Task requirements: In the material below, find the line containing "Хиты продаж" and the line containing "Все по 100 (31)", then reproduce exactly both of them and every line between, and nothing else.

Records shown:
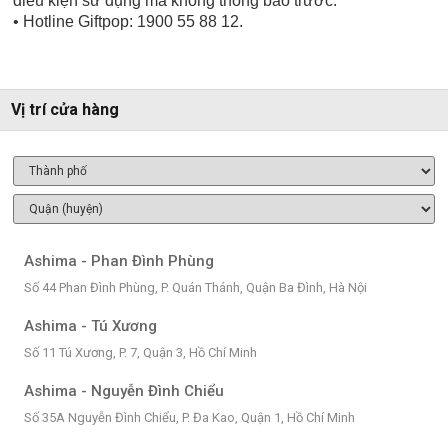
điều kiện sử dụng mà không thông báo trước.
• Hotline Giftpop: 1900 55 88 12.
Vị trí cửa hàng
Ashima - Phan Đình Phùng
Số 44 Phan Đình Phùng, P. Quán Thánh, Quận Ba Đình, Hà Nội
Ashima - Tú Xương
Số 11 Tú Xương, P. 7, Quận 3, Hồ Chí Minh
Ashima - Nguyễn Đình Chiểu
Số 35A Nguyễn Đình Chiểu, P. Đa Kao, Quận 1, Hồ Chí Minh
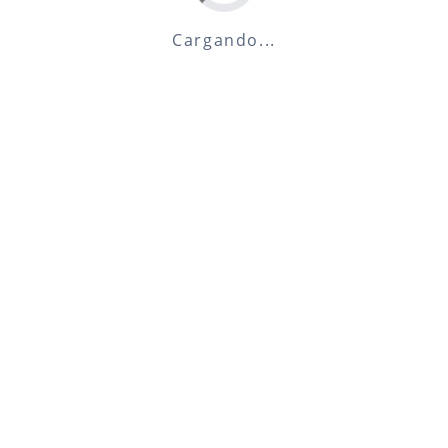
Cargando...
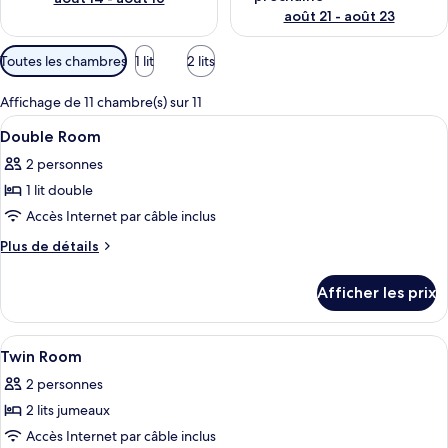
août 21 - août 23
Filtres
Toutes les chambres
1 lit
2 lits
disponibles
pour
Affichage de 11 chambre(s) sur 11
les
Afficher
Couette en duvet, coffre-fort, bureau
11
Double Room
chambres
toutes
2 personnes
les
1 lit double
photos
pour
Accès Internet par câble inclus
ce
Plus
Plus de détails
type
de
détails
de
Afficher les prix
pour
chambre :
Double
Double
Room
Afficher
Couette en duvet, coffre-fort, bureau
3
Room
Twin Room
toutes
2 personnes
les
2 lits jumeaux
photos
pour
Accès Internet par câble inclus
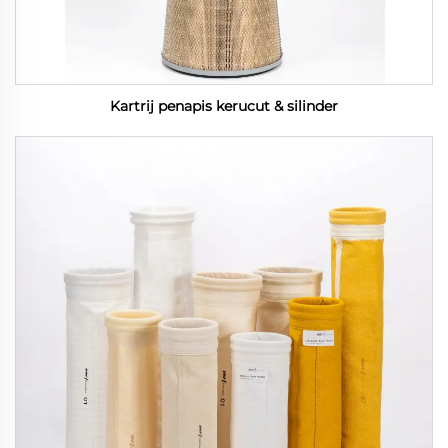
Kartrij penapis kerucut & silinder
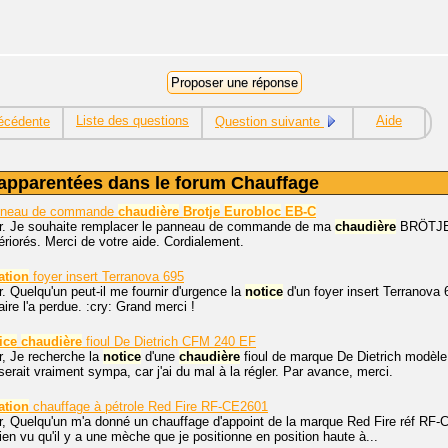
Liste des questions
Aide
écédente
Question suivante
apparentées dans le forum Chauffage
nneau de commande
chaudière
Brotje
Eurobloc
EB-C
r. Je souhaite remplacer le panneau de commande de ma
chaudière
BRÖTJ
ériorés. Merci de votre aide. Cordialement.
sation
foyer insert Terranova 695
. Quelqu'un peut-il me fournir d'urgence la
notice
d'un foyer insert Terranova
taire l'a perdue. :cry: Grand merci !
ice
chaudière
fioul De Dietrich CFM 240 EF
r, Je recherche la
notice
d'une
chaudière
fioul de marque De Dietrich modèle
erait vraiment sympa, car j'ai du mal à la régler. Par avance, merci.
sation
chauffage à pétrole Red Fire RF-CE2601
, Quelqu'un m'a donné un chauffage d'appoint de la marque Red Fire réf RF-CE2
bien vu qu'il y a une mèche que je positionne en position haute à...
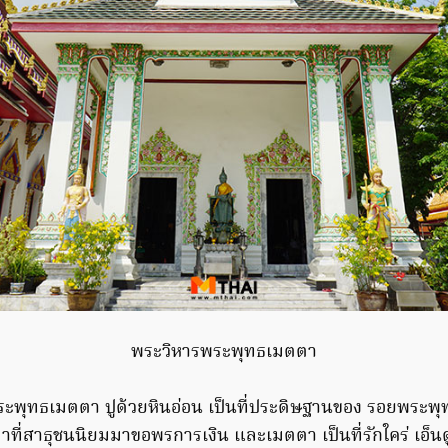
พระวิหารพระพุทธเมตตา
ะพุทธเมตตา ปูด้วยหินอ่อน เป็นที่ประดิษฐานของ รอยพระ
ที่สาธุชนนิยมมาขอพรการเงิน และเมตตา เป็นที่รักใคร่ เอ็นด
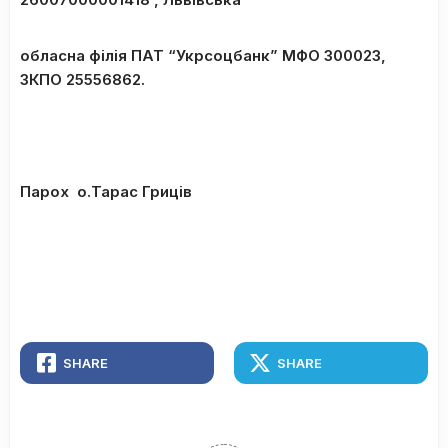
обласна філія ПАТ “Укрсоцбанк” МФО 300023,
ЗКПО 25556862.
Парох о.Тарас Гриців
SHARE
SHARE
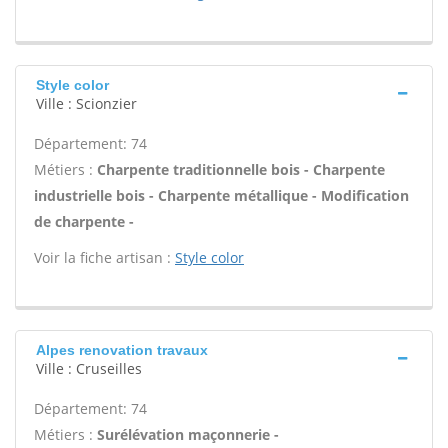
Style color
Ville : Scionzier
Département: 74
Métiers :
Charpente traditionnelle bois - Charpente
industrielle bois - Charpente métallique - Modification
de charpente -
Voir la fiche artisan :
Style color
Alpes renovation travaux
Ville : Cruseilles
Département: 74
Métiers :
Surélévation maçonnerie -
--
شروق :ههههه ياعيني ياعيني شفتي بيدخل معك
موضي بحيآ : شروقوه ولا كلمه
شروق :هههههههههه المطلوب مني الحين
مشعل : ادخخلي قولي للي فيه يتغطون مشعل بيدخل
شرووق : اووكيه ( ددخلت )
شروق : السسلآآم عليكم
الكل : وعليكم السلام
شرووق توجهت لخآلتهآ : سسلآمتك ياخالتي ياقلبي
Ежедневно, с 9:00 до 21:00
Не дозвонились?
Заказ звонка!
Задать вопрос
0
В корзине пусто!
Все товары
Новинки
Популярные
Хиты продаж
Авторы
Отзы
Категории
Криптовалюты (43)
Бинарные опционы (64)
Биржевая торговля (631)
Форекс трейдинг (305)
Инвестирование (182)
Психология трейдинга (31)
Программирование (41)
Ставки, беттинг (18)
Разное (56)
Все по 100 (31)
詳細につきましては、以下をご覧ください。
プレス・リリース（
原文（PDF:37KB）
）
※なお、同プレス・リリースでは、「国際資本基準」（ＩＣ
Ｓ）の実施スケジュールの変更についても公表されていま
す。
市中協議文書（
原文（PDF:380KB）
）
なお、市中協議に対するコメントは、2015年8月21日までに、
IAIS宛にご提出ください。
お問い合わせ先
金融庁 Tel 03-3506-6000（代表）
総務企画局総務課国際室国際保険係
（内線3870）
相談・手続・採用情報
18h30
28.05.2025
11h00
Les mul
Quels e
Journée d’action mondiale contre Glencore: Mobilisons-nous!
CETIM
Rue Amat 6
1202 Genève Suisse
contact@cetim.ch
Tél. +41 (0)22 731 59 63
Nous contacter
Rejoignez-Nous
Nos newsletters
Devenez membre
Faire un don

Exercise solution:
Хиты продаж
Авторы
Отзы
Категории
Криптовалюты (43)
Бинарные опционы (64)
Биржевая торговля (631)
Форекс трейдинг (305)
Инвестирование (182)
Психология трейдинга (31)
Программирование (41)
Ставки, беттинг (18)
Разное (56)
Все по 100 (31)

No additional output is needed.